The team has collaborated with Guillermo Chong, geology professor at the Catholic University of the North in Chile and an expert on the Atacama, to identify and study locations believed to be most similar to Mars.

The Life in the Atacama project provided the opportunity to test autonomous navigations in a range of landscapes analogous to the surface of Mars. Photo: David Wettergreen, Carnegie Mellon University, Robotics Institute: Life in the Atacama Project - Funded by the NASA ASTEP Program (2012-2015).

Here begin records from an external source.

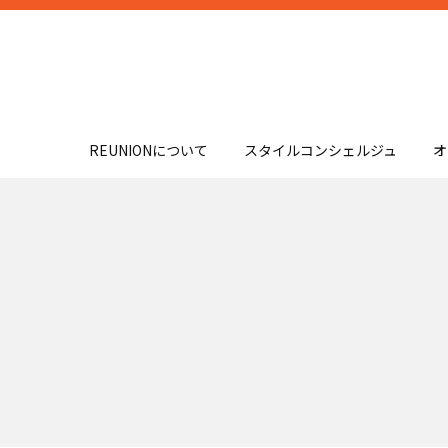
REUNIONについて
スタイルコンシェルジュ
オ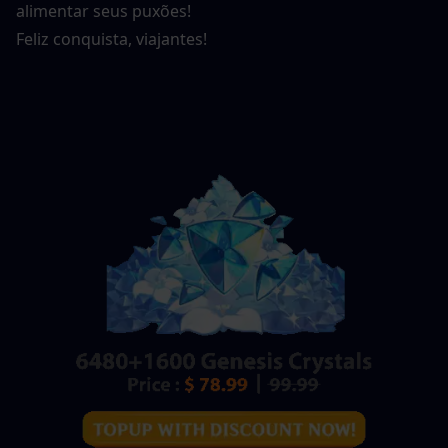
alimentar seus puxões!
Feliz conquista, viajantes!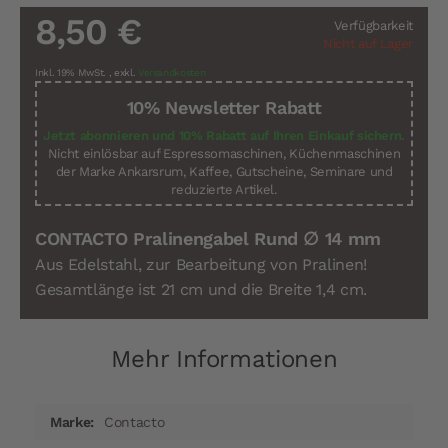
8,50 €
Verfügbarkeit
Nicht auf Lager
Inkl. 19% MwSt.
,
exkl.
Versandkosten
10% Newsletter Rabatt
Jetzt abonnieren und 10% Rabatt auf Ihren Einkauf sichern.
Nicht einlösbar auf Espressomaschinen, Küchenmaschinen
der Marke Ankarsrum, Kaffee, Gutscheine, Seminare und
reduzierte Artikel.
CONTACTO Pralinengabel Rund ∅ 14 mm
Aus Edelstahl, zur Bearbeitung von Pralinen!
Gesamtlänge ist 21 cm und die Breite 1,4 cm.
Mehr Informationen
Mehr
Contacto
Informationen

Zoë first looked for life on the surface of the Atacama Desert during a NASA-funded field expedition in 2003. Early research developed multi-kilometer autonomous traverse and instrument targeting methods, which are both now used on NASA’s Mars rovers.  Initially, Zoë deployed a plow to scrape the surface and examine samples.  A variety of instruments have been tested including prototypes for Raman and neutron spectrometers used in later space missions. 

By 2012, the research focus was on automating exploration and the decision processes behind where to go and what samples to collect.  Zoë was modified again for the 2013 experiment, with the addition of the deep drill.  Analysis of results of an experiment in 2015, in which the field site experienced precipitation for the first time in 25 years, are ongoing.

“This research continues to develop new technologies and deliver exciting scientific discoveries,” Wettergreen said.  “And we foresee the need for more robotic exploration as we search for life in even more remote and complex environments, such as the moons Europa, Enceladus, and Titan.”